How do you know when it is time to leave?

At a book talk a while ago I was asked by a journalist how you know when it is time to pack your bags and leave. The context was the re-surfacing Anti-Semitism and the fast growing support for right-wing xenophobic political parties that could be observed in many places around Europe.

As I did not know how to answer, I told the journalist the story of my grandfather’s sister-in-law Ruth who grew up as one of five children in a well-to-do leafy suburb of Berlin. The family lived what must have been a good life. They had a big house with maids, went on nice holidays and had many friends, Jewish as well as non-Jewish. Having been in the country for generations, they saw themselves as nothing but Germans.

Maybe that is why no one in the family but Ruth took the growing Anti-Semitism of the 1920s seriously. Not her mother, not her older siblings and not her uncles and their families. She was the only one who thought that this was not a country you could live in as a Jew, and as an eleven year-old she asked her mother if she could join a Zionist organisation that had emigration to Palestine as its goal. The whole family thought the girl was completely mad. No one else was even close to being a Zionist. They were Germans and this was their home.

Even when Hitler came to power and the first anti-Jewish laws were introduced they simply could not believe that this silly little girl wanted to leave. These bad times, they told Ruth, would not last for long. So much hate and evil could not exist in the hearts of men. No, Hitler would soon be gone. And, they added, if he didn’t and things ended up getting even worse they still would not leave until it was absolutely necessary – with the last train that left the station.

Ruth did not listen to them, and when she no longer was allowed to go to school she joined a Zionist movement and started working the lands to prepare herself for a life in British Palestine. The Brits, who wanted the area turned into farmland, had promised to give out visas to those who hade the skills necessary to make this happen, and as a consequence Ruth and many other would-be academics left the cities and lived as farmers in Kibbutz-like dwellings in the German countryside. This was how she met her husband Heinz and his brother Ernst, my grandfather.

Four years they worked their way around the countryside without getting a visa and then, on the Night of Broken Glass, Gestapo came and smashed up their house and took all the men to Dachau concentration camp.

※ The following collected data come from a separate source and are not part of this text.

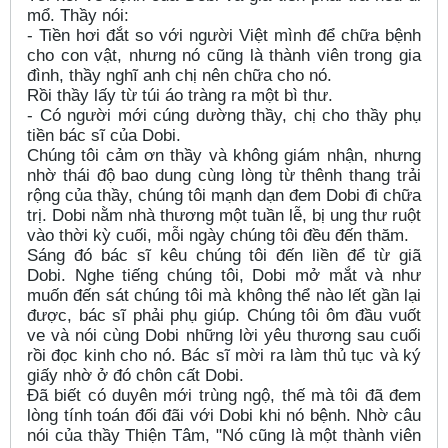
mổ. Thầy nói:
- Tiền hơi đắt so với người Việt mình để chữa bệnh
cho con vật, nhưng nó cũng là thành viên trong gia
đình, thầy nghĩ anh chị nên chữa cho nó.
Rồi thầy lấy từ túi áo tràng ra một bì thư.
- Có người mới cúng dường thầy, chị cho thầy phụ
tiền bác sĩ của Dobi.
Chúng tôi cảm ơn thầy và không giám nhận, nhưng
nhờ thái độ bao dung cùng lòng từ thênh thang trải
rộng của thầy, chúng tôi mạnh dạn đem Dobi đi chữa
trị. Dobi nằm nhà thương một tuần lễ, bị ung thư ruột
vào thời kỳ cuối, mỗi ngày chúng tôi đều đến thăm.
Sáng đó bác sĩ kêu chúng tôi đến liền để từ giã
Dobi. Nghe tiếng chúng tôi, Dobi mở mắt và như
muốn đến sát chúng tôi mà không thể nào lết gần lại
được, bác sĩ phải phụ giúp. Chúng tôi ôm đầu vuốt
ve và nói cùng Dobi những lời yêu thương sau cuối
rồi đọc kinh cho nó. Bác sĩ mời ra làm thủ tục và ký
giấy nhờ ở đó chôn cất Dobi.
Đã biết có duyên mới trùng ngộ, thế mà tôi đã đem
lòng tính toán đối đãi với Dobi khi nó bệnh. Nhờ câu
nói của thầy Thiện Tâm, "Nó cũng là một thành viên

But they were in luck. Through fortunate coincidences and more than a little gutsiness Ruth succeeded in getting all of them temporary work permits to Sweden, and thus managed to get them out in time.

Her uncles and their families, all those people who said they would not leave until it was absolutely necessary, were not as lucky. Sure, they did end up taking that last train out, but it did not take them to freedom but to their deaths.

So how do you know when it is time to pack your bags and leave?
I have absolutely no idea. Nor do I understand how come the only one who got it right the last time things went straight to hell was a silly little eleven year-old girl.

Do you?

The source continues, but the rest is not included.